Part 2: It Helps to Think of You

by mfowler


Dear Reg,
    Your letter came yesterday. I'm still blushing. Your descriptions of me are lovely. You even guessed my eye colour perfectly. I'm sitting under the tree right now. It's not a gum tree as you supposed, but an oak that my father planted when he first bought the farm.
    I'm thinking about you in that dreadful place you're in, only a candle to read by. We hear terrible things about what you're experiencing. The newspapers are full of war. Mr. Ashmead-Bartlett, the war correspondent of the Daily Telegraph who was  with the Australians covering the troops'landing, says that our boys were terribly brave. But, he hasn't told us anything about what the fighting's like, or how many are dying over there on Gallipoli.
    I'm praying for poor Sergeant Blake's soul. I'm praying for his wife and family. If you send me Mrs. Blake's address, I will write to her. If she's not too far away I will visit her if that is alright with you.
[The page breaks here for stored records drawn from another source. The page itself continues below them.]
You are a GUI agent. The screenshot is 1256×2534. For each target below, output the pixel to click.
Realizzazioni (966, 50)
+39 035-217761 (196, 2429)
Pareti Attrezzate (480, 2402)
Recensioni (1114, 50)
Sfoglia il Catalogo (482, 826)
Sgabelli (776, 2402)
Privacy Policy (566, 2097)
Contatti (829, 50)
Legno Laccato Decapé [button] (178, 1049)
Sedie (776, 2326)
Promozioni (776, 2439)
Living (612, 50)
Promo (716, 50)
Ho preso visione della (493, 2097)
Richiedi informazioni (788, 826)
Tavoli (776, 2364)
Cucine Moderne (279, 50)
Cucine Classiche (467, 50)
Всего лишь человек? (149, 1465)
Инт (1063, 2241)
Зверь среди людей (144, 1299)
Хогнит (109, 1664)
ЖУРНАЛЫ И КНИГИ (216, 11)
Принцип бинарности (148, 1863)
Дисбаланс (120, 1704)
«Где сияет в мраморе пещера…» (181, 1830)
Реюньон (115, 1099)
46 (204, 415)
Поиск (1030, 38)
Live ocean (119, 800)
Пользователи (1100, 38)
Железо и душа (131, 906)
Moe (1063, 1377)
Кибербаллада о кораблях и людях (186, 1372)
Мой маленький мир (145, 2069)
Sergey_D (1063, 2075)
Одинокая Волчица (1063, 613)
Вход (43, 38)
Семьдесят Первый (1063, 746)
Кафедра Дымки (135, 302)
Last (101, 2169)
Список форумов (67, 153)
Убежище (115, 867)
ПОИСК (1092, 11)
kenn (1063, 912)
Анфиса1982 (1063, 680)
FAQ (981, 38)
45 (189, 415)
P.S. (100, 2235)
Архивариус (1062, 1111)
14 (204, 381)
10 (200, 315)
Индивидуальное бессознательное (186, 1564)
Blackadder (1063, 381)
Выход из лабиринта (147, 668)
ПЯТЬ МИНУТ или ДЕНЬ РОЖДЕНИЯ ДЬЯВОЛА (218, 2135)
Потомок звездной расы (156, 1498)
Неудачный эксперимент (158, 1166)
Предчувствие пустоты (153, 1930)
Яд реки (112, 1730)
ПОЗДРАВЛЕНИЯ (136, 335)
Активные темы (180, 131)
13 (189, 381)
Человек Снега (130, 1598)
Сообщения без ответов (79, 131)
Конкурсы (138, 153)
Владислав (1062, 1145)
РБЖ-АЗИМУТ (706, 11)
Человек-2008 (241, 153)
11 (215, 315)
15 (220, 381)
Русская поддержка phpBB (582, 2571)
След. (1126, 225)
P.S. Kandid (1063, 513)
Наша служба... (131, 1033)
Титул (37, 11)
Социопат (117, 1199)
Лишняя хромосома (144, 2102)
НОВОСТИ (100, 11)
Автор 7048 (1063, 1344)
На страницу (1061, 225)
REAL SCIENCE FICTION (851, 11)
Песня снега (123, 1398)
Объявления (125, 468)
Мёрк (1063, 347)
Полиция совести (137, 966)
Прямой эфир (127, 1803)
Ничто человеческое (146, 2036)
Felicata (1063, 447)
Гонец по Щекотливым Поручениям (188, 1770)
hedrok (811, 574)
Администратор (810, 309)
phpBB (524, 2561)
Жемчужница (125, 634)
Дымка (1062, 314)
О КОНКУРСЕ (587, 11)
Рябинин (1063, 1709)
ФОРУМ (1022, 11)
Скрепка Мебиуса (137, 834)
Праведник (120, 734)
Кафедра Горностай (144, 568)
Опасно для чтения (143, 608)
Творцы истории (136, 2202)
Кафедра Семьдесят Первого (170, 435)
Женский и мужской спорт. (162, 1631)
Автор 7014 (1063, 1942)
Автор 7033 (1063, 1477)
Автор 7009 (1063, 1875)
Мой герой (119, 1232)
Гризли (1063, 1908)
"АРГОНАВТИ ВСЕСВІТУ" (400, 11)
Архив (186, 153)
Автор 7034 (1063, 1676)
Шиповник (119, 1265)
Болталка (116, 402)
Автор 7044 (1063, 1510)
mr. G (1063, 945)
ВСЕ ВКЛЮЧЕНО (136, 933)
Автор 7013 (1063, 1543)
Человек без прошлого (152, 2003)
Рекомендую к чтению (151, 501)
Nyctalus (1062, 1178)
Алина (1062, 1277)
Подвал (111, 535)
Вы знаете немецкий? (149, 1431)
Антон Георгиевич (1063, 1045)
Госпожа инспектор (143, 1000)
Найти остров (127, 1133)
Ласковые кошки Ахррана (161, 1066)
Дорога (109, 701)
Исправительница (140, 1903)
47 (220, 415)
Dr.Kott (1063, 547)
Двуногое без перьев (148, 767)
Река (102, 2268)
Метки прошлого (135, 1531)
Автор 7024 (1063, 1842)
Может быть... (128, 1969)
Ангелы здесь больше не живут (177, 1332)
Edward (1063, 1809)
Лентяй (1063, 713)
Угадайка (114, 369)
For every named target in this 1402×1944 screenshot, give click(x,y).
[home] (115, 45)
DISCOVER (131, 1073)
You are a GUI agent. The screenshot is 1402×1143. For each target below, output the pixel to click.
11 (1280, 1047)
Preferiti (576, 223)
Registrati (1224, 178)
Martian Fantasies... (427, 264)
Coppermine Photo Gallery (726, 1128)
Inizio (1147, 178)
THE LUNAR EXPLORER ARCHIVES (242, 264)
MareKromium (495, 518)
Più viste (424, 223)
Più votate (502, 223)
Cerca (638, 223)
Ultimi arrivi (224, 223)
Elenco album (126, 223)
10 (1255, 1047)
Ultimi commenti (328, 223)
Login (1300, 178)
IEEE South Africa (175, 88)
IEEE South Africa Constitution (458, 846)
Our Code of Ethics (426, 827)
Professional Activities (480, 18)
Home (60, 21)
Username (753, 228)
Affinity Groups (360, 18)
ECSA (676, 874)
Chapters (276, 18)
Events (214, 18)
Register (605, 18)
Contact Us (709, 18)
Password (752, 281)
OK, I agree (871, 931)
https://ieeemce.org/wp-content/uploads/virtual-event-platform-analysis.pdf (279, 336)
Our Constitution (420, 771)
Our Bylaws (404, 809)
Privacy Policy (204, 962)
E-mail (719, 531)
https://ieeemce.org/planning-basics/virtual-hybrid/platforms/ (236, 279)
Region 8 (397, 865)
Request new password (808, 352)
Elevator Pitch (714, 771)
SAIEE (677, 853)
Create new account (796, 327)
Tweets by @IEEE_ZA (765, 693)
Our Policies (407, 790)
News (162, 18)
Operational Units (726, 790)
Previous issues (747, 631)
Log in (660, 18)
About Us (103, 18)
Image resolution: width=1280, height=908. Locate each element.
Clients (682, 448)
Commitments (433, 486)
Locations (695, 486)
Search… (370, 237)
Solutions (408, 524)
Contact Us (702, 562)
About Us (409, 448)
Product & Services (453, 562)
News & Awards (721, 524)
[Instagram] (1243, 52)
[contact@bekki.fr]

I'll tell her what you said about her husband's love for her. I imagine he must have been a brave man and a good one. You obviously thought the world of him and I trust your judgement.
    Dear Reg, I loved what you said about my kindness. You say that I would be the sort of woman who would make you change your ways if I was your wife. To be honest, I wouldn't want to change you. Your letter tells me everything I would want to know. You're honest, loyal, sweet and brave. There, I'm blushing at my own forwardness, but this is not the time to be timid. Life has no certainties. You would know better than anyone, being in that horrid place.
    I was so thrilled to hear the socks are keeping you dry. You would know by now that I've knitted you another pair and included a vest to keep you safe against the night chills. I hope you like the embroidered ANZAC on the vest. Mr. Ashmead-Bartlett has been using that term in his articles and it really sounds like a lovely title to give the men.
    One day we will meet. I know it. Maybe, we will be more than pen-pals. I pray that this is true. I hope this wretched war finishes soon and you boys can come home. Until then, stay alive, and, of course keep your feet dry. Like you say of me, it helps to think of you.
Your affectionate friend,
Julia Bligh



Yesterday, I published a letter from Private Reg Hobbs to his pen-pal and supporter, Julia Bligh, back in Australia. Reg is caught up in a campaign on the Gallipoli peninsula in Turkey (1915) where an ill fated invasion by Australian and New Zealand troops are dug in on the cliffs of the unforgiving place. They are under heavy fire from Turkish troops on the high ground. The campaign has gone horribly wrong and the seige of the strip of land has gone on relentlessly for many months.

It was at Gallipoli that Australia and New Zealand troops won great affection for their tenacity and courage. The term ANZAC (Australia and New Zealand Army Corps) stuck and became the symbol of the young nation's self-identity.

This is the centenary year of the campaign.